Les données du rapport La diversité au travail au Canada sont sans équivoque. Comme en témoigne le tableau, la progression des femmes à toutes les étapes de la hiérarchie d’une organisation ou d’une entreprise est encore très loin d’être égalitaire au Canada, indique le cabinet international de conseils en stratégie.

« Il n’y a pas un plafond de verre, mais une succession de murs en verre qu’il faut traverser à tous les étages », affirme lors d’une entrevue vidéo Sandrine Devillard, associée senior de McKinsey Canada et principale auteure du rapport.

Déjà, au tout premier échelon de chef de service, on compte 85 femmes promues pour 100 hommes promus. « Dès le début, on a la première muraille de verre », illustre l’auteure, qui étudie le sujet depuis 18 ans.

« Jamais je n’aurais imaginé qu’on en soit encore là en 2022, surtout pas en Amérique du Nord et au Canada en particulier. »

Lorsqu’on ajoute le filtre de l’origine ethnique, le niveau d’entrée des femmes de différentes origines tombe à 17 % et termine à 6 % à celui de la direction générale.

Seulement 4 % de plus

Les femmes occupaient 49 % des postes de premier échelon en 2020, contre 45 % en 2017. Du côté des gestionnaires et des cadres supérieurs, on en comptait 37 %, deux points de pourcentage de plus seulement qu’en 2017.

« Il semble qu’il y ait peu de progrès en la matière, constate Sandrine Devillard. Si on s’en tient à tous les signaux annonciateurs, on a l’impression que ça ne va pas s’améliorer dans l’avenir. »

Contrairement à la perception populaire, il y a peu d’écart entre le désir des hommes et celui des femmes d’accéder à des postes de direction importants. Au Canada, 30 % des femmes y aspirent, alors qu’ils sont 37 % du côté des hommes. Avant la pandémie, l’écart était plus faible.

Une priorité ?

En 2021, près de 70 % des leaders ont déclaré que leur organisation considérait la diversité, l’équité et l’inclusion comme une priorité. Cependant, il semble y avoir une distorsion entre leurs intentions et les gestes réels.

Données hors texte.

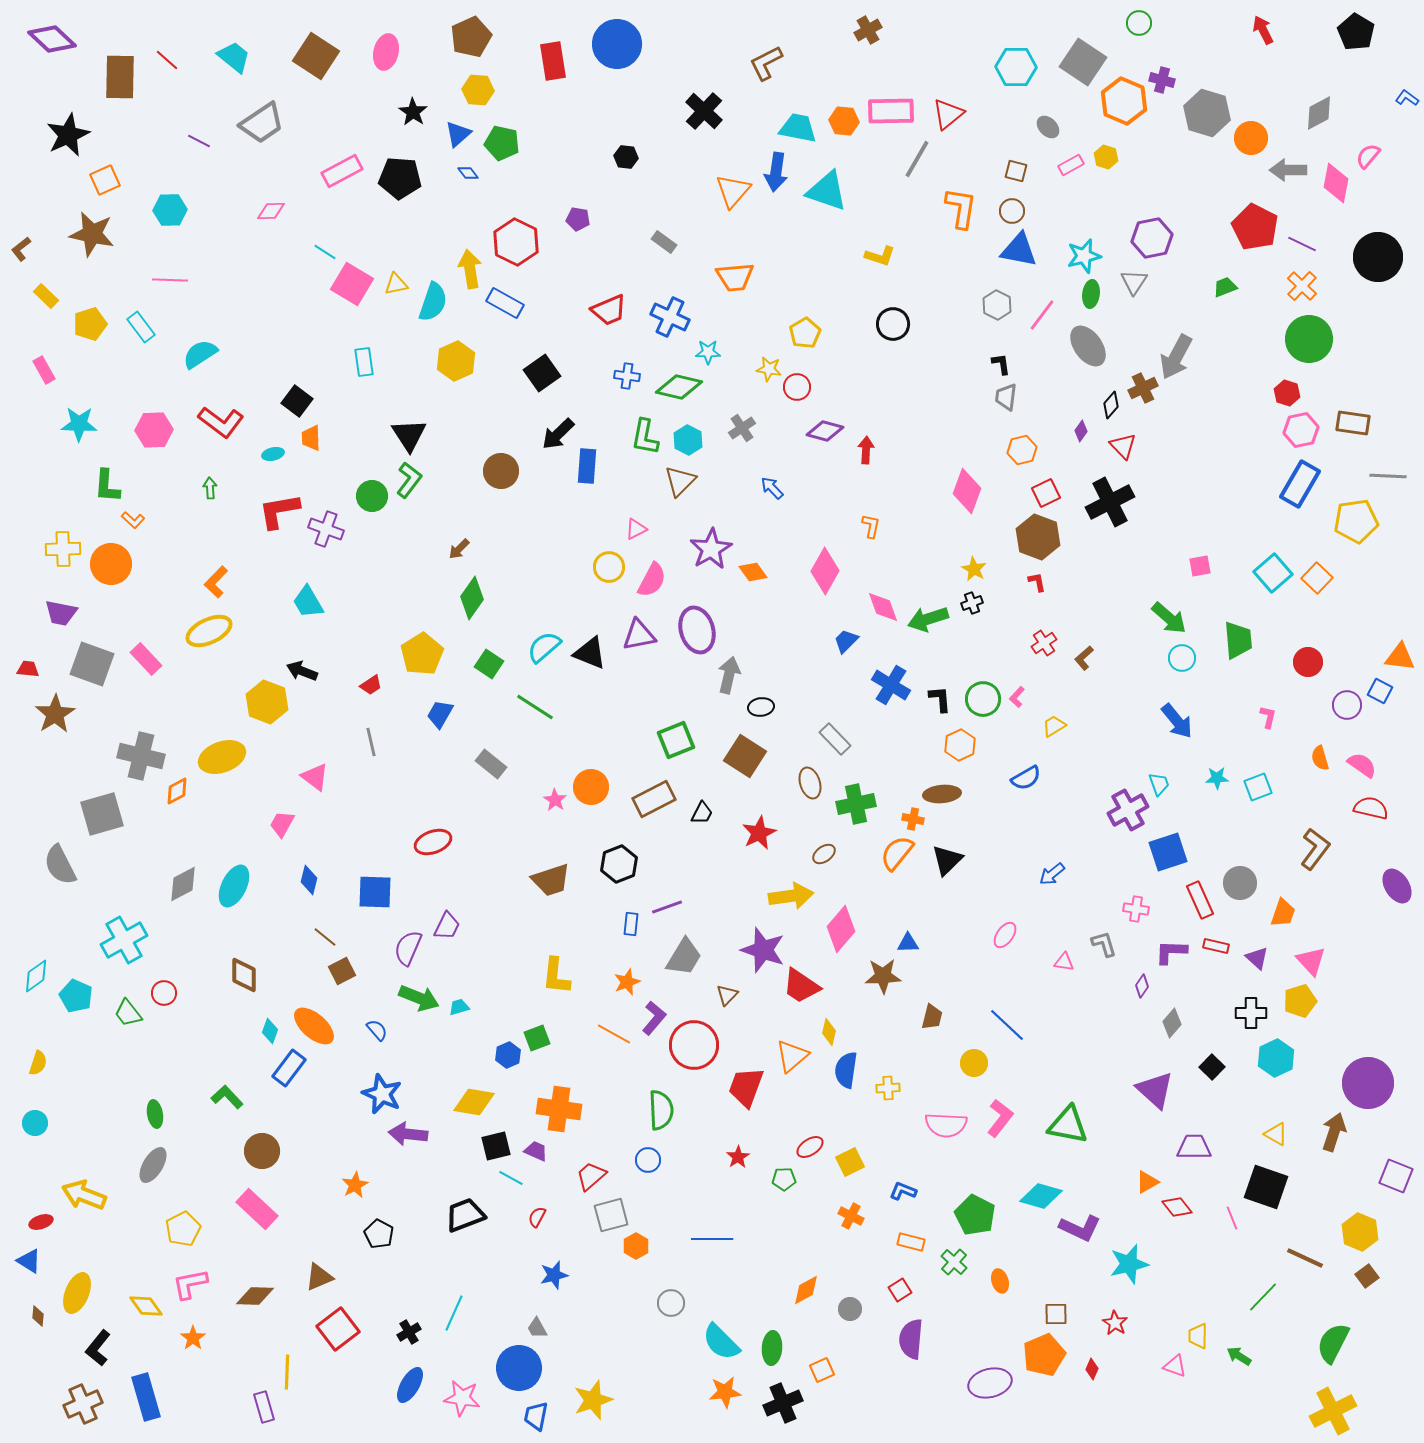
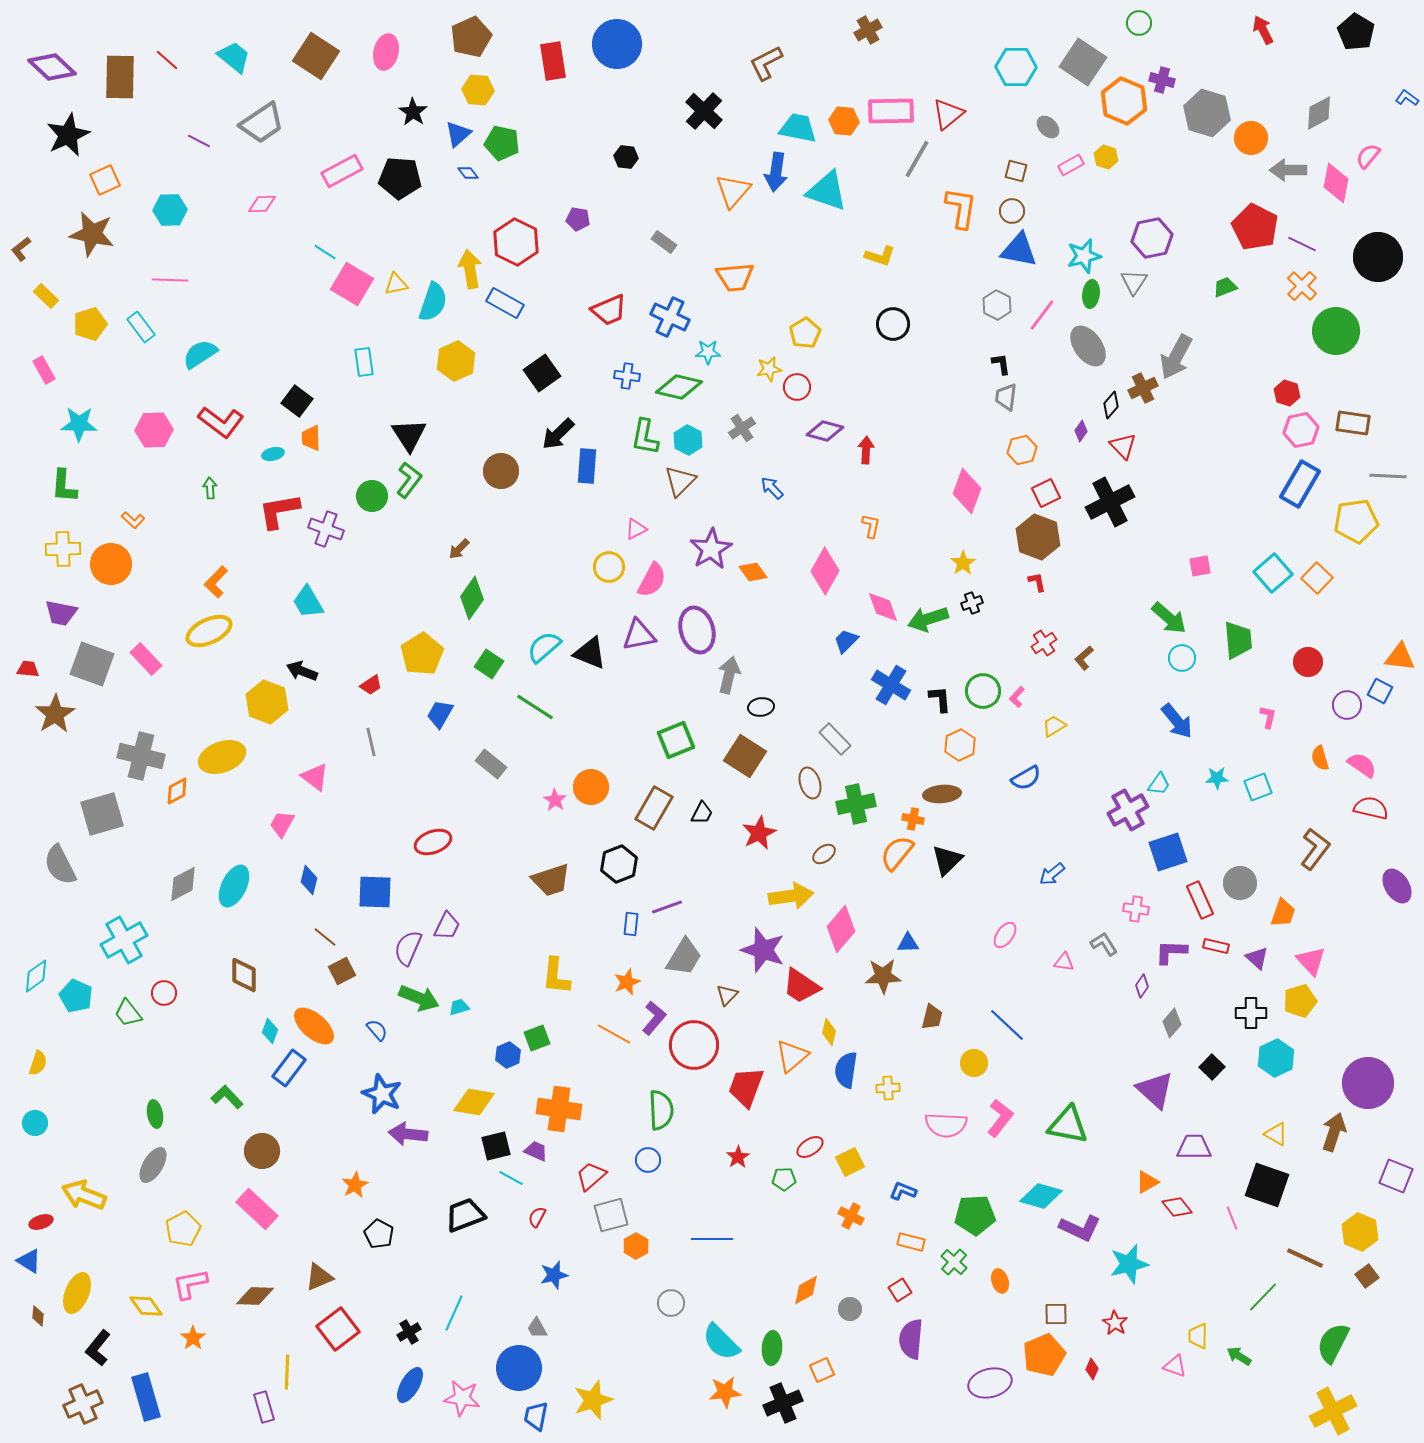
purple diamond at (52, 39): moved 28 px down
pink diamond at (271, 211): moved 9 px left, 7 px up
green circle at (1309, 339): moved 27 px right, 8 px up
yellow star at (769, 369): rotated 20 degrees counterclockwise
green L-shape at (107, 486): moved 43 px left
yellow star at (974, 569): moved 11 px left, 6 px up; rotated 10 degrees clockwise
green circle at (983, 699): moved 8 px up
cyan trapezoid at (1159, 784): rotated 55 degrees clockwise
brown rectangle at (654, 799): moved 9 px down; rotated 33 degrees counterclockwise
gray L-shape at (1104, 944): rotated 16 degrees counterclockwise
black square at (1266, 1187): moved 1 px right, 2 px up
green pentagon at (975, 1215): rotated 30 degrees counterclockwise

Seulement 15 % des employés croient que ces leaders ont respecté leurs engagements.

Le rapport indique que les entreprises les plus performantes en la matière sont celles où la progression ou non de ces valeurs a été imputable aux dirigeants. Une progression mesurée à l’aide d’indicateurs précis.

À la responsabilisation des dirigeants, la spécialiste est d’avis qu’il faut ajouter la formation aux préjugés inconscients, car beaucoup sont incapables de discerner les comportements non inclusifs.

« C’est normal d’avoir des préjugés, explique Sandrine Devillard. C’est ce qui fait qu’on est capable de faire un tas de choses dans une journée rapidement, parce qu’on a des automatismes, des schémas de pensée. C’est ce qui fait que l’humanité a pu perdurer, parce que le cerveau limbique nous dit : “Attention, c’est long et ça fait ssshhh, c’est un serpent, et il vaut mieux s’éloigner” », illustre-t-elle.

Les femmes cadres se disent moins écoutées

Être interrompues ou ignorées plus souvent que les autres, voilà ce que 41 % des femmes cadres affirment subir à cœur de jour, contre 17 % d’hommes cadres. Il s’agit de l’une des nombreuses microagressions que disent subir les gestionnaires de sexe féminin.

Le fait d’être remises en question quant à leurs compétences dans leur domaine d’expertise a été observé par 36 % de femmes cadres, contre 23 % d’hommes cadres.

Si une employée est la seule femme ou la seule femme racisée dans l’organisation, elle risque de subir des microagressions plusieurs fois par jour, indique la chercheuse.

Le personnel racisé ou représentant la communauté LGBTQ+ peut être aussi vu comme les porte-paroles de celles et ceux qui leur ressemblent. Une situation dénoncée par 16 % des femmes et 4 % des hommes dans des postes de direction.

Les données ont été recueillies entre mai et août 2021 auprès de 5000 personnes provenant de 51 entreprises canadiennes, de 10 industries différentes. Le quart de ces entreprises ont leur siège social au Québec.